**PROBLEM TO SOLVE**. Taking the entries below, transcribe only the lines starting with the one with "זמן קריאה 1 דקות" and going on through the one with "ведь Бенгази - это", exactly as written, without the pictures.
DATA RECORDS section start
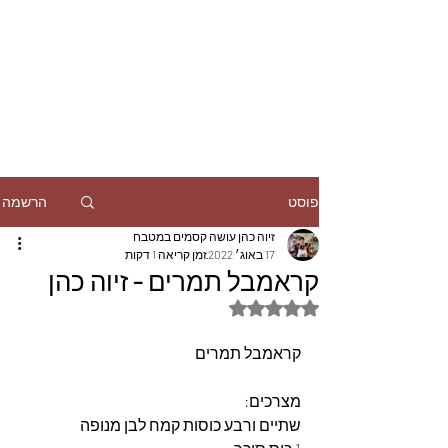
הרשמה
פוסט
זיוה כהן עושה קסמים במטבח
17 באוג׳ 2022
זמן קריאה 1 דקות
קראמבל תמרים - זיוה כהן
דירוג של NaN מתוך 5 כוכבים
קראמבל תמרים
מצרכים:
שתיים ורבע כוסות קמח לבן מנופה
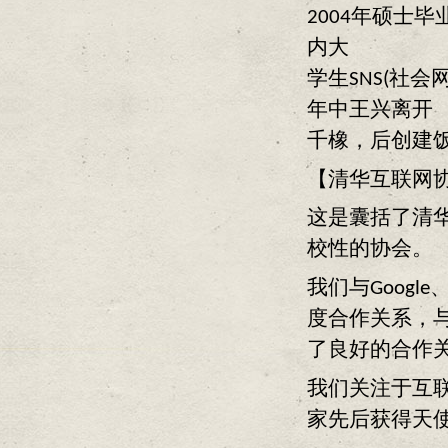
2004年硕士毕
内大
学生SNS(社
年中王兴离开
千橡，后创建饭否
【清华互联网
这是囊括了清华
校性的协会。
我们与Goog
度合作关系，与D
了良好的合作
我们关注于互
家先后获得天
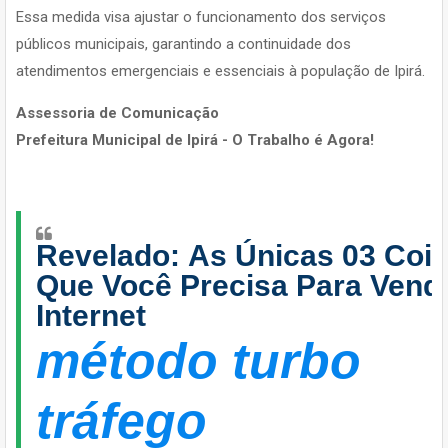
Essa medida visa ajustar o funcionamento dos serviços
públicos municipais, garantindo a continuidade dos
atendimentos emergenciais e essenciais à população de Ipirá.
Assessoria de Comunicação
Prefeitura Municipal de Ipirá - O Trabalho é Agora!
Revelado: As Únicas 03 Coi
Que Você Precisa Para Vend
Internet
método turbo
tráfego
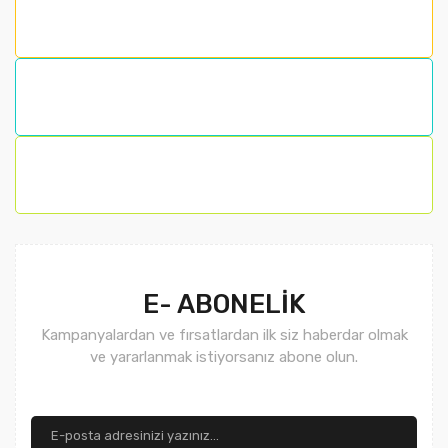
E- ABONELİK
Kampanyalardan ve fırsatlardan ilk siz haberdar olmak
ve yararlanmak istiyorsanız abone olun.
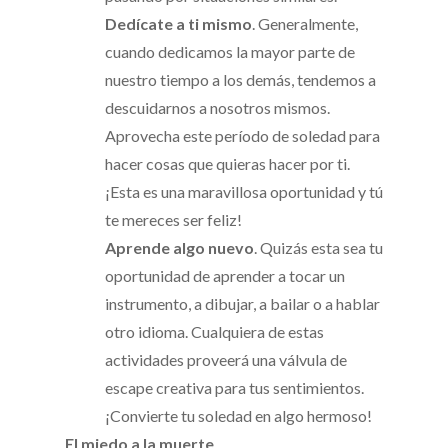
Dedícate a ti mismo
. Generalmente,
cuando dedicamos la mayor parte de
nuestro tiempo a los demás, tendemos a
descuidarnos a nosotros mismos.
Aprovecha este período de soledad para
hacer cosas que quieras hacer por ti.
¡Esta es una maravillosa oportunidad y tú
te mereces ser feliz!
Aprende algo nuevo
. Quizás esta sea tu
oportunidad de aprender a tocar un
instrumento, a dibujar, a bailar o a hablar
otro idioma. Cualquiera de estas
actividades proveerá una válvula de
escape creativa para tus sentimientos.
¡Convierte tu soledad en algo hermoso!
El miedo a la muerte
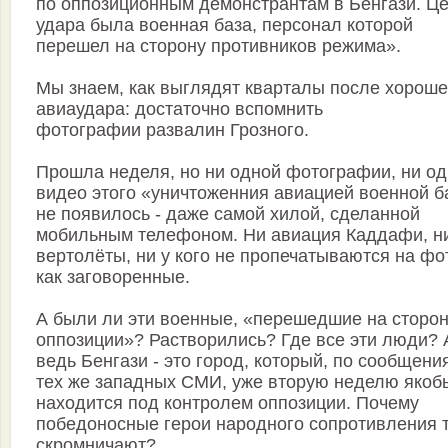
по оппозиционным демонстрантам в Бенгази. Ц
удара была военная база, персонал которой
перешел на сторону противников режима».
Мы знаем, как выглядят кварталы после хороше
авиаудара: достаточно вспомнить
фотографии развалин Грозного.
Прошла неделя, но ни одной фотографии, ни од
видео этого «уничтоженния авиацией военной б
не появилось - даже самой хилой, сделанной
мобильным телефоном. Ни авиация Каддафи, ни
вертолёты, ни у кого не пропечатываются на фот
как заговоренные.
А были ли эти военные, «перешедшие на сторо
оппозиции»? Растворились? Где все эти люди? 
ведь Бенгази - это город, который, по сообщени
тех же западных СМИ, уже вторую неделю якоб
находится под контролем оппозиции. Почему
победоносные герои народного сопротивления 
скромничают?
DATA RECORDS section end
**EXERCISE SOLUTION**.
זמן קריאה 1 דקות
קראמבל תמרים - זיוה כהן
דירוג של NaN מתוך 5 כוכבים
קראמבל תמרים
מצרכים:
שתיים ורבע כוסות קמח לבן מנופה
2004年硕士毕
内大
学生SNS(社
年中王兴离开
千橡，后创建饭否
【清华互联网
这是囊括了清华
校性的协会。
我们与Goog
度合作关系，与D
了良好的合作
我们关注于互
家先后获得天
Essa medida visa ajustar o funcionamento dos serviços
públicos municipais, garantindo a continuidade dos
atendimentos emergenciais e essenciais à população de Ipirá.
Assessoria de Comunicação
Prefeitura Municipal de Ipirá - O Trabalho é Agora!
Revelado: As Únicas 03 Coi
Que Você Precisa Para Vend
Internet
método turbo
tráfego
E- ABONELİK
Kampanyalardan ve fırsatlardan ilk siz haberdar olmak
ve yararlanmak istiyorsanız abone olun.
Dedícate a ti mismo
. Generalmente,
cuando dedicamos la mayor parte de
nuestro tiempo a los demás, tendemos a
descuidarnos a nosotros mismos.
Aprovecha este período de soledad para
hacer cosas que quieras hacer por ti.
¡Esta es una maravillosa oportunidad y tú
te mereces ser feliz!
Aprende algo nuevo
. Quizás esta sea tu
oportunidad de aprender a tocar un
instrumento, a dibujar, a bailar o a hablar
otro idioma. Cualquiera de estas
actividades proveerá una válvula de
escape creativa para tus sentimientos.
¡Convierte tu soledad en algo hermoso!
El miedo a la muerte
по оппозиционным демонстрантам в Бенгази. Ц
удара была военная база, персонал которой
перешел на сторону противников режима».
Мы знаем, как выглядят кварталы после хороше
авиаудара: достаточно вспомнить
фотографии развалин Грозного.
Прошла неделя, но ни одной фотографии, ни од
видео этого «уничтоженния авиацией военной б
не появилось - даже самой хилой, сделанной
мобильным телефоном. Ни авиация Каддафи, ни
вертолёты, ни у кого не пропечатываются на фот
как заговоренные.
А были ли эти военные, «перешедшие на сторо
оппозиции»? Растворились? Где все эти люди? 
ведь Бенгази - это город, который, по сообщени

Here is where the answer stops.